Relax, restore, it’s almost 2015
By Nancy B. Loughlin
Published in News Press on December 30, 2014. Posted with permission.
Receive. Be passive. Connect with yourself.
Indulge in a holiday time-out.
Restorative yoga is a practice to recharge and refresh, to take a break from daily (particularly holiday) stresses.
It’s not an active, athletic practice, but it’s still a challenge. Can you commit to yourself? Can you soothe the body and calm the mind? Can you gift yourself?
Heather Holland of Ruby and Pearls Yoga Studio devotes hours to restorative practice every holiday season.
“It enables me and every student to open up those dormant areas. It just feels good, like getting a massage,” she said.
In restorative yoga, you allow props to cradle your body in the poses, initiating a deeper relaxation while still tapping into the poses’ energies.

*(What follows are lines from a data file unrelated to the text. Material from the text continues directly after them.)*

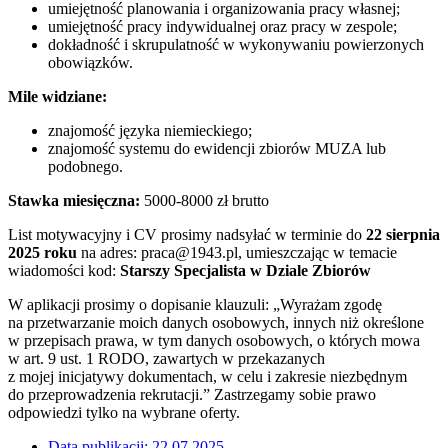
umiejętność planowania i organizowania pracy własnej;
umiejętność pracy indywidualnej oraz pracy w zespole;
dokładność i skrupulatność w wykonywaniu powierzonych
obowiązków.
Mile widziane:
znajomość języka niemieckiego;
znajomość systemu do ewidencji zbiorów MUZA lub
podobnego.
Stawka miesięczna:
5000-8000 zł brutto
List motywacyjny i CV prosimy nadsyłać w terminie do
22 sierpnia
2025 roku
na adres: praca@1943.pl, umieszczając w temacie
wiadomości kod:
Starszy Specjalista w Dziale Zbiorów
W aplikacji prosimy o dopisanie klauzuli: „Wyrażam zgodę
na przetwarzanie moich danych osobowych, innych niż określone
w przepisach prawa, w tym danych osobowych, o których mowa
w art. 9 ust. 1 RODO, zawartych w przekazanych
z mojej inicjatywy dokumentach, w celu i zakresie niezbędnym
do przeprowadzenia rekrutacji.” Zastrzegamy sobie prawo
odpowiedzi tylko na wybrane oferty.
Data publikacji:
22.07.2025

This practice can be done at home with your own props: a block, three blankets and a bolster. If you don’t have your own stash of yoga props, grab a thick book or two, three beach towels and a long pillow.
Holland’s Restorative Pose Sequence
- Child’s Pose
Your block is your pillow. Place the end of your bolster on the block to make a capital T. Stack a folded blanket on top of the block to build your pillow. Top the bolster with another folded blanket. As you take Child’s Pose on the T, tuck another folded blanket under your seat. Surrender, and hold for as long as you like.
2. Wide-Legged Forward Fold
Sit with your legs in a wide but comfortable V. Pull the padding out from under your seat so you can forward fold with a straight back. Drop your head and arms over a stack of the bolster, three blankets and the block. Give in.
3. Fold in Sukhasana
Sit cross legged, and forward fold onto three blankets on top of the bolster. Stretch your back, and allow your hips to open. After five minutes or longer, reverse the position of your legs. Just release.
4. Close with Reclined Cobbler’s Pose
Build the same T as in Child’s Pose. Lie back on the T, your head supported by the blanket and block, the bolster padded by a blanket along your spine. Your seat should not be on the bolster but on the floor. As you bring the soles of your feet to touch, wrap your third blanket, rolled long in a C, under your thighs. Add an eye pillow and breathe.
When life is frantic, like now, practice for up to an hour after an evening bath or hot shower. Light candles, choose soothing music and connect with yourself through relaxation.
This time is just for you. Sleep well.